The future’s sunny: Simon Jablon
How Simon Jablon, Founder and Creative Director of Linda Farrow, took the company from a pile of forgotten boxes to a world-leading luxury firm.
Back in 2003, when Simon Jablon was asked by his parents to clear out an Islington, London warehouse they owned in preparation for its conversion to apartments, little did he realise that it would lead to the creation of a multinational brand.
Simon’s mother, Linda Farrow, had shuttered her luxury sunglasses business some 20 years earlier, but a large quantity of stock remained, gathering dust in the warehouse. Simon was immediately entranced. "Finding my mother’s archives felt like destiny in a way.
I didn’t really have a choice," he says. "It became so evident that the archives, the collection and the heritage of the business were so strong that it made me want to continue working on it and take it to another level."
He has certainly achieved that. With the brand celebrating its 50th anniversary next year, the company is now collaborating with the likes of Dries van Noten, Phillip Lim and Alessandra Rich, and has opened stores around the world, from Hong Kong to London to the US, but it’s the Asia–Pacific region that Simon says is a massive market. It accounts for about 50% of the company’s business and, as Simon points out, fashion tastes vary little around the world.
"From a trend perspective, there are a lot of things that are similar. We are talking to that international customer who travels the world and reads all the magazines and other media," he says. "So, whether they’re from Stockholm or Manila, people now are just as educated and in touch with what’s happening in Milan, London and Paris.
The world is a much smaller place now." The fit of glasses, though, is a different matter; the company makes smaller frames for some of the ranges, depending on the region. Relaunching in such a high-stakes market has not been easy. "I think our biggest challenge is that we are an independent company.
If you consider that we are competing with brands such as Carin and Cartier – big, global players – we’ve actually been able to develop and compete as a luxury brand alongside those kinds of companies," he says.
"On a competitive level, their infrastructure and marketing budgets are vastly bigger than ours. So, we’re competing against giants, which is always going to be the hardest thing to do, but I think we’ve gone toe to toe and we’re doing a really good job."
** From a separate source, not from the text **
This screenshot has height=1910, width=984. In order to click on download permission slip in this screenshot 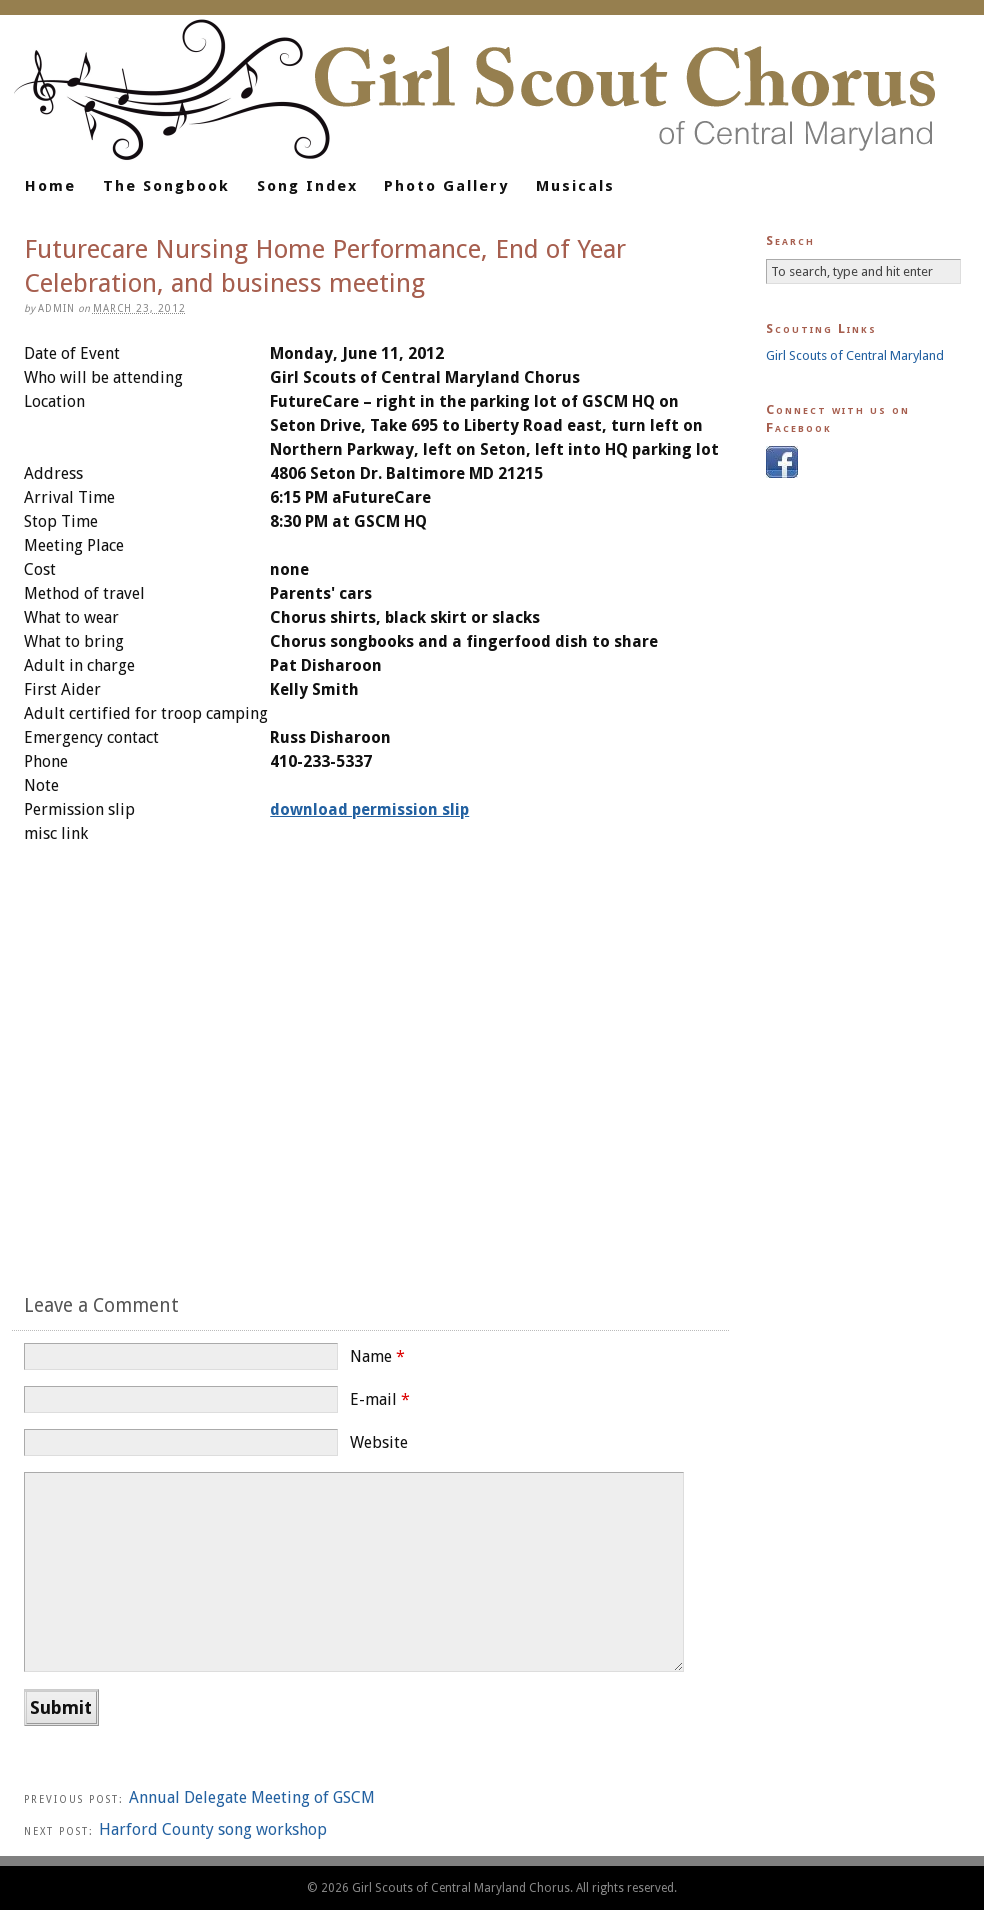 , I will do `click(369, 809)`.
Simon believes that same independence has been key to the success of the company. It has meant increased flexibility and the ability to move quickly in an ever-developing market. "We don’t answer to a private equity group that is trying to push us into doing things we don’t want to do," he says.
One of the company’s newest ranges, the Linear collection, includes a mix of classic and timeless optical glasses and sunglasses, crafted from gold-plated Japanese titanium and Italian acetate, and fitted with ZEISS Pure lenses.
But the design that’s received the most attention recently is the pair of 512 C3 Oval Sunglasses worn by Meghan Markle, Duchess of Sussex, at a friend’s wedding last year. "Our customer really is the elite fashion customer," says Simon.
As Creative Director as well as Founder, Simon believes that it’s vital to share his vision with the whole team.
"Making sure you have a strong culture, where people are aligned and similar in their viewpoints and their working mentality and methodology, I think is massively important.
A team has to have a vision they buy into," he says. "They all have their own roles and jobs that they believe in, but they want to fight for something bigger, which is each other and the company.
You know, they’re not just fighting for the company, they’re fighting for themselves, they’re fighting for their teammates, they’re fighting to improve life through the business."
While the world of retail has transformed during the 16 years of Linda Farrow’s second incarnation, Simon says that as a top-level brand, the company is affected in different ways to most. The rise of ecommerce, for example, has had a limited effect.
"But it is not just the ecommerce world that’s changing," he says. "Digital as a whole – social media, digital marketing, SEO. The fact that there’s a thirst for more and more content from a company means the demands are much bigger. People want more from brands; it’s challenging, but challenging doesn’t make it harder or worse."
"People want more from brands; it’s challenging, but challenging doesn’t make it harder or worse."
Talking about challenges, Simon says Brexit is a big one. Years of uncertainty over when – or even whether – the UK is to exit the EU undoubtedly has an effect on businesses.
"How do we know how it’s going to affect us importing and exporting, taxes and so on? No-one knows. Our own politicians don’t even know the answer to that, so how can a business owner know what’s going to happen?" he asks.
"No-one has a clue, which is pretty scary. There’s no expert out there who can tell you what’s going
to happen – they don’t exist – and that’s the biggest problem with Brexit, it’s all just chaotic."
In preparation, the company is currently planning a SWOT analysis and is considering working with more third-party logistics firms. "The fact is, we have one process of logistics right now, so we might have to look at a more versatile logistic system, which means holding stock in more countries," he says.
How does Simon’s mother, Linda, feel about seeing her son take the business to such great new heights? "She is very proud of what I’ve done, and she’s happy I’m doing what I’m doing," he says. "She’s left me with a fantastic heritage and DNA, so from that perspective she’s happy that I’ve respected that, but also that I’m doing it my way as well."